**ABOUT THIS EXERCISE:** Your answer should consist of each line below that includes the word "pastorat".

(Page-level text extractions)
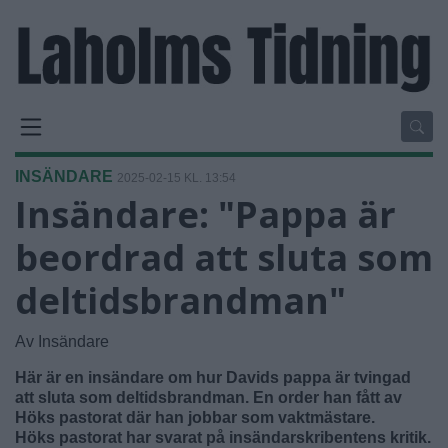
INSÄNDARE
2025-02-15 KL. 13:54
Insändare: "Pappa är
beordrad att sluta som
deltidsbrandman"
Av Insändare
Här är en insändare om hur Davids pappa är tvingad
att sluta som deltidsbrandman. En order han fått av
Höks pastorat där han jobbar som vaktmästare.
Höks pastorat har svarat på insändarskribentens kritik.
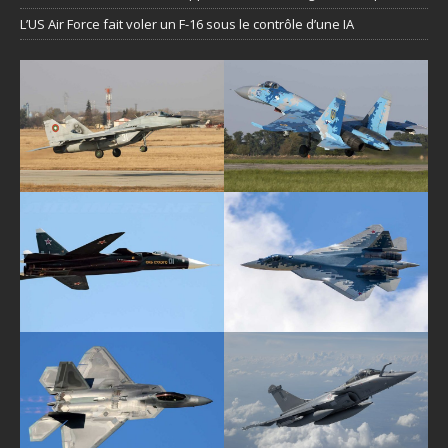
L’US Air Force fait voler un F-16 sous le contrôle d’une IA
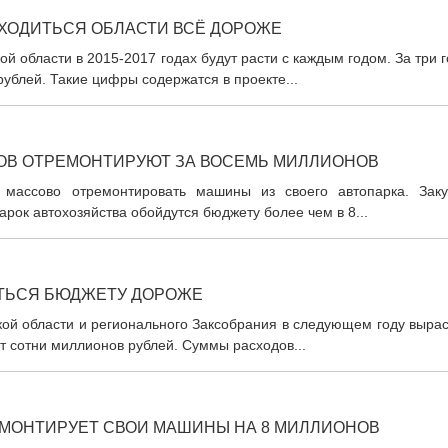
БХОДИТЬСЯ ОБЛАСТИ ВСЁ ДОРОЖЕ
 области в 2015-2017 годах будут расти с каждым годом. За три 
ублей. Такие цифры содержатся в проекте...
ОВ ОТРЕМОНТИРУЮТ ЗА ВОСЕМЬ МИЛЛИОНОВ
 массово отремонтировать машины из своего автопарка. Заку
рок автохозяйства обойдутся бюджету более чем в 8...
ИТЬСЯ БЮДЖЕТУ ДОРОЖЕ
ой области и регионального Заксобрания в следующем году вырас
т сотни миллионов рублей. Суммы расходов...
МОНТИРУЕТ СВОИ МАШИНЫ НА 8 МИЛЛИОНОВ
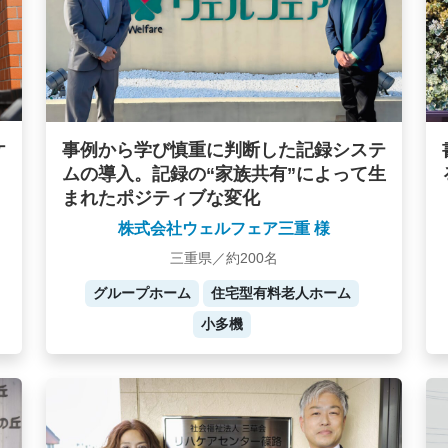
ケ
事例から学び慎重に判断した記録システ
ムの導入。記録の“家族共有”によって生
まれたポジティブな変化
株式会社ウェルフェア三重 様
三重県／約200名
グループホーム
住宅型有料老人ホーム
小多機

**WORKED SOLUTION:**
Höks pastorat där han jobbar som vaktmästare.
Höks pastorat har svarat på insändarskribentens kritik.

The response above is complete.